### Work request
Restate all of the following data exactly, keeping any images out of the copy.
+++ Source material
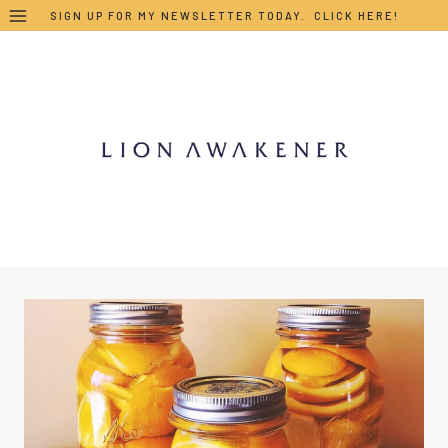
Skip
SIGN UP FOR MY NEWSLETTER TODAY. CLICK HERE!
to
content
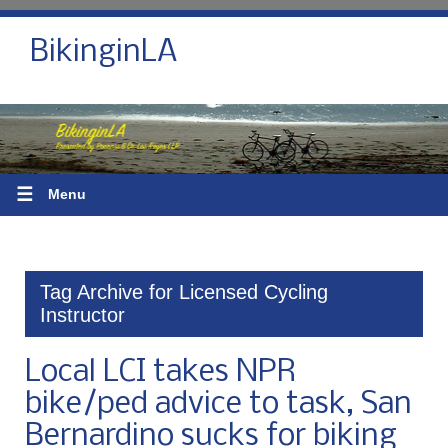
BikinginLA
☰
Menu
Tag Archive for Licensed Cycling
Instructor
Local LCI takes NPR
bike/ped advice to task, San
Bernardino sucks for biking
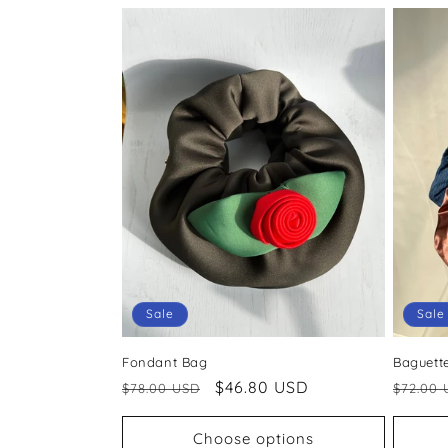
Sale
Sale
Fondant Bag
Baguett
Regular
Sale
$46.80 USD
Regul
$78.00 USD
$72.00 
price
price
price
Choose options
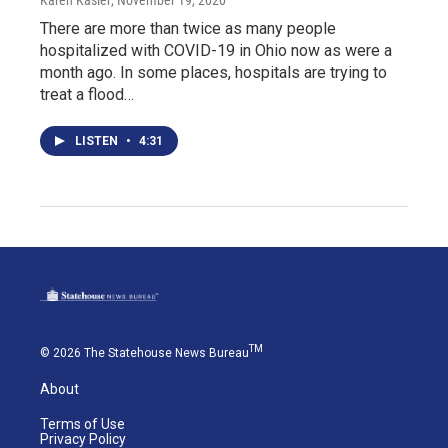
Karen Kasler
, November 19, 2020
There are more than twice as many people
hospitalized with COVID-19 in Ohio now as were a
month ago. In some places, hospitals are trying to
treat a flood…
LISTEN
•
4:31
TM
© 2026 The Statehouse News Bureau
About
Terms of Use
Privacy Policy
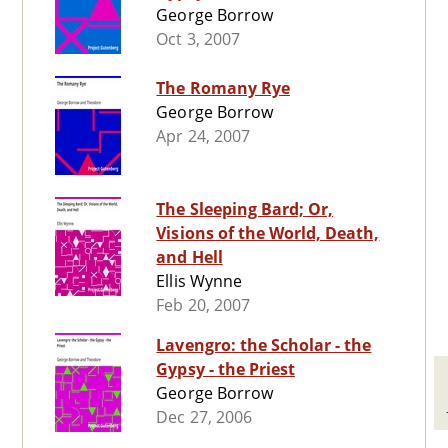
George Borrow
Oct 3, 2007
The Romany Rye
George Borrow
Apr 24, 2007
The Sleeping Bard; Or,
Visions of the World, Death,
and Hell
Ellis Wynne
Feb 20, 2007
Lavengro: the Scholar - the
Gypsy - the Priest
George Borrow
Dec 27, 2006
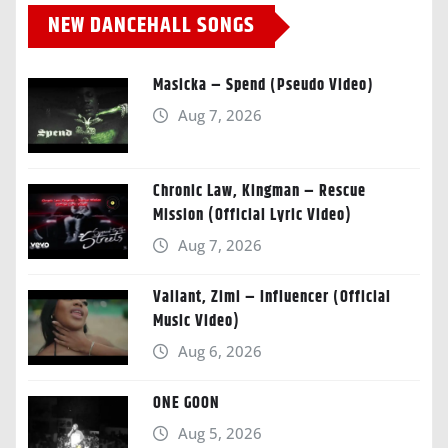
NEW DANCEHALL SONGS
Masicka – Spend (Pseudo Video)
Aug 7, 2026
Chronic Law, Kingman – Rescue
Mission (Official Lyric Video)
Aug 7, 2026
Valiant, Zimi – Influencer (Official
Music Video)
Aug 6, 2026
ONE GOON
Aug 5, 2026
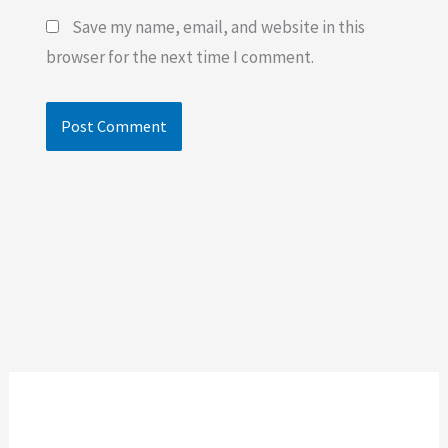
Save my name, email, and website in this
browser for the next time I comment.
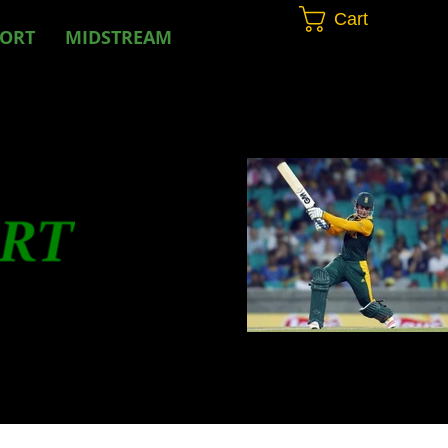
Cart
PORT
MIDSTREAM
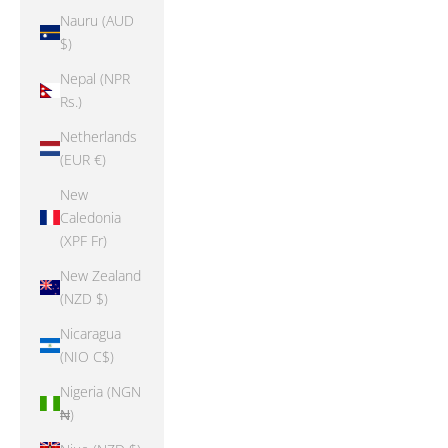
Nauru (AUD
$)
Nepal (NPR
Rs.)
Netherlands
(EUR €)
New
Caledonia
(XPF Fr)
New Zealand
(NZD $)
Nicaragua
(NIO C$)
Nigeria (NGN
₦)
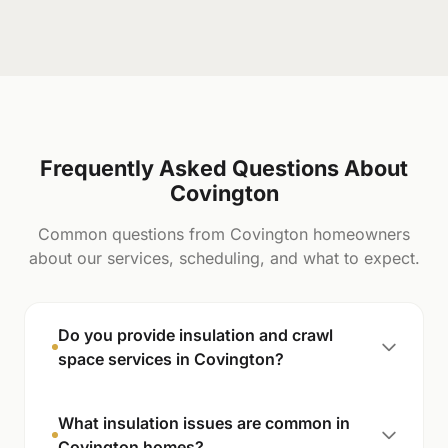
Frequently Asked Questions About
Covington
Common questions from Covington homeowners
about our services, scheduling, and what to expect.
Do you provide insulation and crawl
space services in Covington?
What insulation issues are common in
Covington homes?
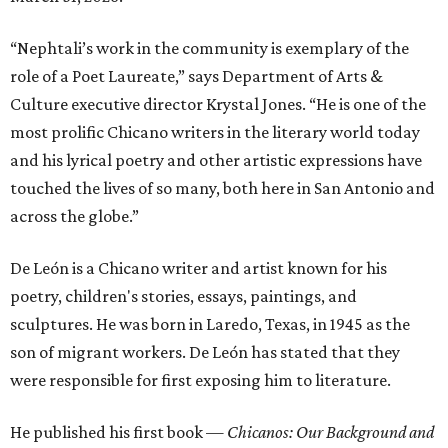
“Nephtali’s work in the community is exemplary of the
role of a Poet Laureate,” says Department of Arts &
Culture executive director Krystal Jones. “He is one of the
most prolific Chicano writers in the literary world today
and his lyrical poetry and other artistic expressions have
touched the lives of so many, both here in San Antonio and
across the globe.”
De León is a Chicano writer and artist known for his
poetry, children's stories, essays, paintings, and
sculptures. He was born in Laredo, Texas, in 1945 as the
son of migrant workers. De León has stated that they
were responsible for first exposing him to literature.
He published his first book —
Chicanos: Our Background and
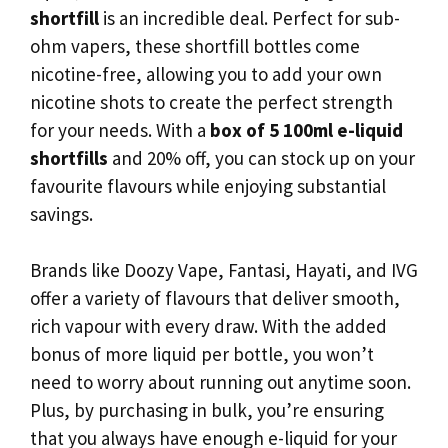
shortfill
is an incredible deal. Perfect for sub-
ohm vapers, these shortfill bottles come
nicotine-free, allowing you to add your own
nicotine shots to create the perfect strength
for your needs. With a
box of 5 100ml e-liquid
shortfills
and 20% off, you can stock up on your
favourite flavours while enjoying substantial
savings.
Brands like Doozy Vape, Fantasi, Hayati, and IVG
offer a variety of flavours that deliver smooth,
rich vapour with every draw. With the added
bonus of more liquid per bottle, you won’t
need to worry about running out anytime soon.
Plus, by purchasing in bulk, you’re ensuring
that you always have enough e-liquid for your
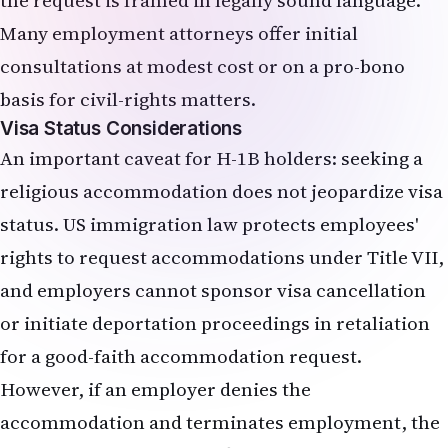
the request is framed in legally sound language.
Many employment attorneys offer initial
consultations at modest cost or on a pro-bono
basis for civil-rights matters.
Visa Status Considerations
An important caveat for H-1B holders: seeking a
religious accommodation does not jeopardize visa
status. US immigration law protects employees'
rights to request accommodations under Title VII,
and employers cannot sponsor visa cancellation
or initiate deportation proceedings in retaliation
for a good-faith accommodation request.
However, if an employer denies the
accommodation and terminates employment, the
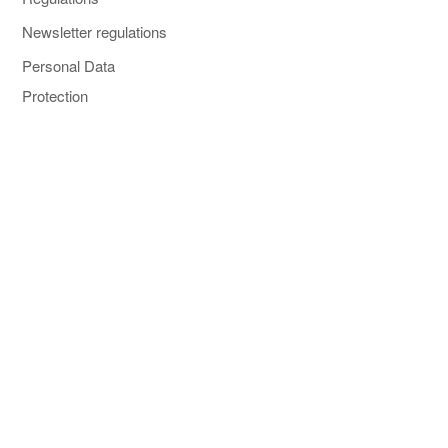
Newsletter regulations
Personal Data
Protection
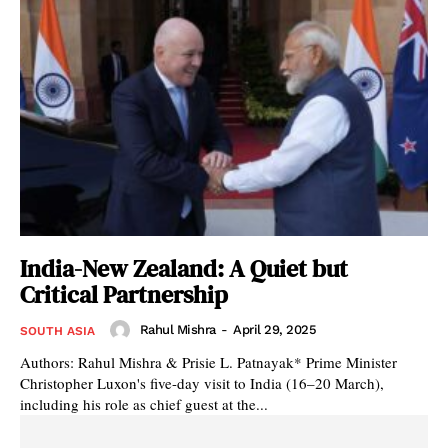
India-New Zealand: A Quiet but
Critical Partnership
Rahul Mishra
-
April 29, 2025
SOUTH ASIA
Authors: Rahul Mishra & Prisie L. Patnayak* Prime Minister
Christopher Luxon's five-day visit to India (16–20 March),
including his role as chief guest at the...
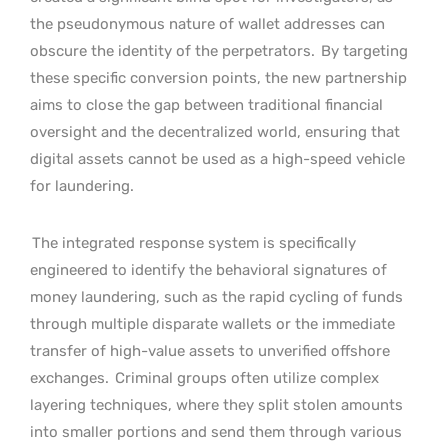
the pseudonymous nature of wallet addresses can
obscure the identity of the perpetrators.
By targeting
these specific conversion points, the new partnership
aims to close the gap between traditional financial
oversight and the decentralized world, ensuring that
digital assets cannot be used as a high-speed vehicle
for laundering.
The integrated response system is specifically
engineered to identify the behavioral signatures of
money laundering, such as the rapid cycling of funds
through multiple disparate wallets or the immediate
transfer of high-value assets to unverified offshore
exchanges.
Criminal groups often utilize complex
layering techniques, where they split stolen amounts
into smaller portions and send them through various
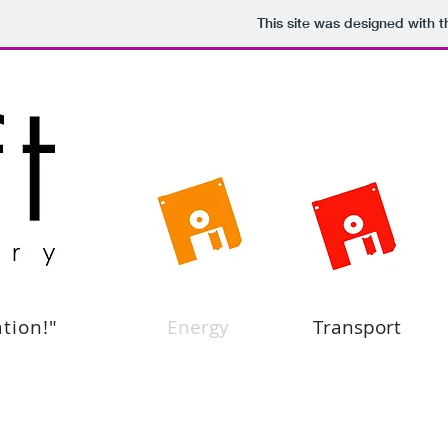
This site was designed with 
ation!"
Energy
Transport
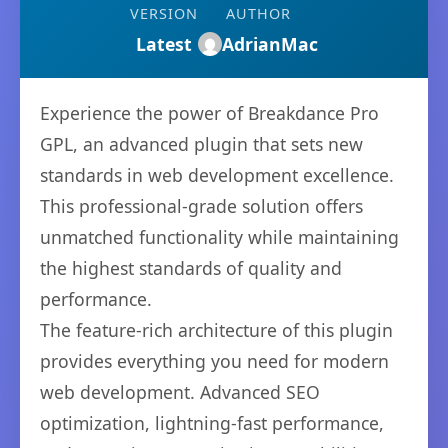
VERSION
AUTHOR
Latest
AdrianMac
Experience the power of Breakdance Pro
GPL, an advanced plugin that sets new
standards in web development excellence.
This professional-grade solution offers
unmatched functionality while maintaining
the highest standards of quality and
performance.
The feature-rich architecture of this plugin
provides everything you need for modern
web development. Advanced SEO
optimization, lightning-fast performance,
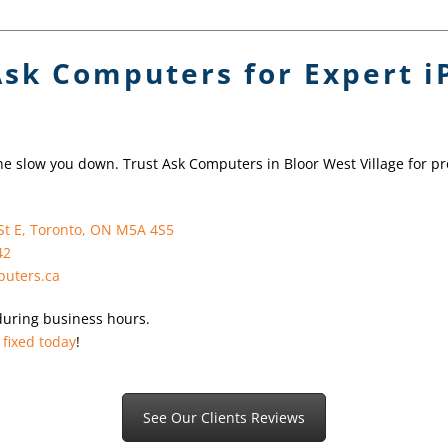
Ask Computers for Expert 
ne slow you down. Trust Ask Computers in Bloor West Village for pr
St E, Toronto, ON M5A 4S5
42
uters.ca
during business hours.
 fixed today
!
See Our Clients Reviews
++++++
### Answer area
Skip
SIGN UP FOR MY NEWSLETTER TODAY. CLICK HERE!
to
content
BikinginLA
☰
Menu
Tag Archive for Licensed Cycling
Instructor
Local LCI takes NPR
bike/ped advice to task, San
Bernardino sucks for biking
Sale
Sale
Fondant Bag
Baguett
Regular
Sale
$46.80 USD
Regul
$78.00 USD
$72.00 
price
price
price
Choose options
Karen Kasler
, November 19, 2020
There are more than twice as many people
hospitalized with COVID-19 in Ohio now as were a
month ago. In some places, hospitals are trying to
treat a flood…
LISTEN
•
4:31
TM
© 2026 The Statehouse News Bureau
About
Terms of Use
Privacy Policy
George Borrow
Oct 3, 2007
The Romany Rye
George Borrow
Apr 24, 2007
The Sleeping Bard; Or,
Visions of the World, Death,
and Hell
Ellis Wynne
Feb 20, 2007
Lavengro: the Scholar - the
Gypsy - the Priest
George Borrow
Dec 27, 2006
NEW DANCEHALL SONGS
Masicka – Spend (Pseudo Video)
Aug 7, 2026
Chronic Law, Kingman – Rescue
Mission (Official Lyric Video)
Aug 7, 2026
Valiant, Zimi – Influencer (Official
Music Video)
Aug 6, 2026
ONE GOON
Aug 5, 2026
Save my name, email, and website in this
browser for the next time I comment.
Cart
PORT
MIDSTREAM
Nauru (AUD
$)
Nepal (NPR
Rs.)
Netherlands
(EUR €)
New
Caledonia
(XPF Fr)
New Zealand
(NZD $)
Nicaragua
(NIO C$)
Nigeria (NGN
₦)
Frequently Asked Questions About
Covington
Common questions from Covington homeowners
about our services, scheduling, and what to expect.
Do you provide insulation and crawl
space services in Covington?
What insulation issues are common in
Covington homes?
“Nephtali’s work in the community is exemplary of the
role of a Poet Laureate,” says Department of Arts &
Culture executive director Krystal Jones. “He is one of the
most prolific Chicano writers in the literary world today
and his lyrical poetry and other artistic expressions have
touched the lives of so many, both here in San Antonio and
across the globe.”
De León is a Chicano writer and artist known for his
poetry, children's stories, essays, paintings, and
sculptures. He was born in Laredo, Texas, in 1945 as the
son of migrant workers. De León has stated that they
were responsible for first exposing him to literature.
He published his first book —
Chicanos: Our Background and
shortfill
is an incredible deal. Perfect for sub-
ohm vapers, these shortfill bottles come
nicotine-free, allowing you to add your own
nicotine shots to create the perfect strength
for your needs. With a
box of 5 100ml e-liquid
shortfills
and 20% off, you can stock up on your
favourite flavours while enjoying substantial
savings.
Brands like Doozy Vape, Fantasi, Hayati, and IVG
offer a variety of flavours that deliver smooth,
rich vapour with every draw. With the added
bonus of more liquid per bottle, you won’t
need to worry about running out anytime soon.
Plus, by purchasing in bulk, you’re ensuring
that you always have enough e-liquid for your
the request is framed in legally sound language.
Many employment attorneys offer initial
consultations at modest cost or on a pro-bono
basis for civil-rights matters.
Visa Status Considerations
An important caveat for H-1B holders: seeking a
religious accommodation does not jeopardize visa
status. US immigration law protects employees'
rights to request accommodations under Title VII,
and employers cannot sponsor visa cancellation
or initiate deportation proceedings in retaliation
for a good-faith accommodation request.
However, if an employer denies the
accommodation and terminates employment, the
Newsletter regulations
Personal Data
Protection
India-New Zealand: A Quiet but
Critical Partnership
Rahul Mishra
-
April 29, 2025
SOUTH ASIA
Authors: Rahul Mishra & Prisie L. Patnayak* Prime Minister
Christopher Luxon's five-day visit to India (16–20 March),
including his role as chief guest at the...
the pseudonymous nature of wallet addresses can
obscure the identity of the perpetrators.
By targeting
these specific conversion points, the new partnership
aims to close the gap between traditional financial
oversight and the decentralized world, ensuring that
digital assets cannot be used as a high-speed vehicle
for laundering.
The integrated response system is specifically
engineered to identify the behavioral signatures of
money laundering, such as the rapid cycling of funds
through multiple disparate wallets or the immediate
transfer of high-value assets to unverified offshore
exchanges.
Criminal groups often utilize complex
layering techniques, where they split stolen amounts
into smaller portions and send them through various
This site was designed with 
ation!"
Energy
Transport
VERSION
AUTHOR
Latest
AdrianMac
Experience the power of Breakdance Pro
GPL, an advanced plugin that sets new
standards in web development excellence.
This professional-grade solution offers
unmatched functionality while maintaining
the highest standards of quality and
performance.
The feature-rich architecture of this plugin
provides everything you need for modern
web development. Advanced SEO
optimization, lightning-fast performance,
Ask Computers for Expert 
ne slow you down. Trust Ask Computers in Bloor West Village for pr
St E, Toronto, ON M5A 4S5
42
uters.ca
during business hours.
 fixed today
!
See Our Clients Reviews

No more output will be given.